Mais de 90% do calor acumulado em excesso pelo planeta por causa das emissões de gases de efeito estufa é absorvido pelos oceanos, e o Oceano Austral é o principal receptor desse calor.

À medida que as temperaturas do ar sobem e o degelo adiciona água doce ao mar, a formação da camada de água fria e densa que protegia a Antártida enfraquece.

A água quente profunda, então, preenche o espaço que a fria deixa para trás.

Boias robóticas usadas para monitorar os oceanos ajudam cientistas a acompanhar mudanças na temperatura e na circulação da água em tempo real. — Foto: Scripps Institution of Oceanography/UC San Diego

Justamente por isso, Ali Mashayek, professor de Cambridge e também autor do estudo, alerta que as consequências do achado não se limitam ao derretimento do gelo antártico.

“O Oceano Austral desempenha um papel fundamental na regulação do calor global e do armazenamento de carbono, então mudanças na distribuição do calor aqui têm implicações mais amplas para o sistema climático global”, afirmou.

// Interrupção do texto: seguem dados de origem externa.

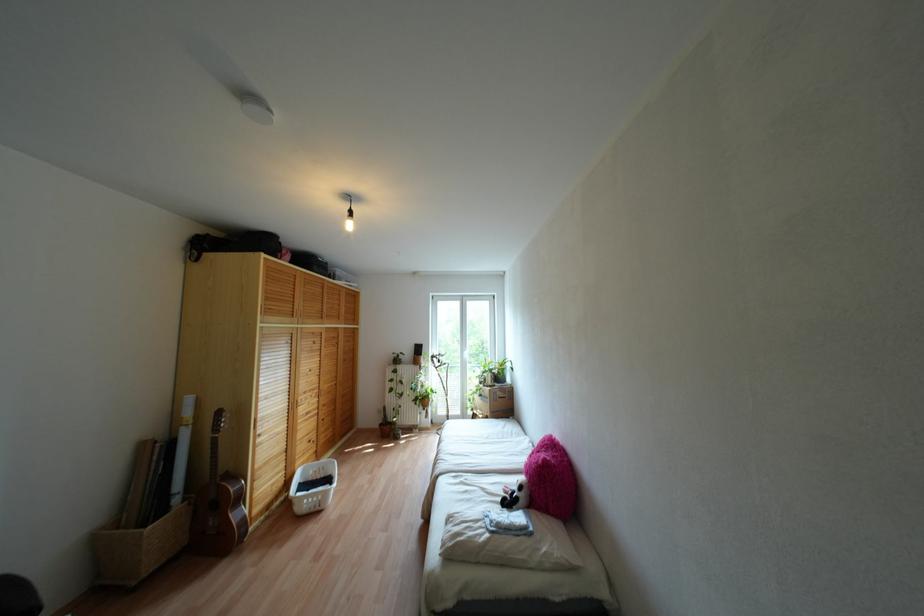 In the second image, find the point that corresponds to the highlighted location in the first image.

Isso ocorre porque nas águas polares forma-se água fria, densa e rica em carbono, que afunda e alimenta as grandes correntes de circulação oceânica global — entre elas a Circulação de Revolvimento do Atlântico (AMOC, na sigla em inglês), que distribui calor pelo Atlântico e influencia o clima de continentes inteiros.

Qualquer perturbação nesse mecanismo de afundamento repercute no funcionamento de todo o sistema.

Para Lanham, o dado mais urgente do estudo não é uma projeção, é um registro do presente.

“Agora podemos ver que isso já está emergindo nas observações. Não é apenas uma possibilidade futura sugerida pelos modelos; é algo que está acontecendo agora, com implicações amplas para a forma como carbono, nutrientes e calor circulam pelo oceano global”, disse ele.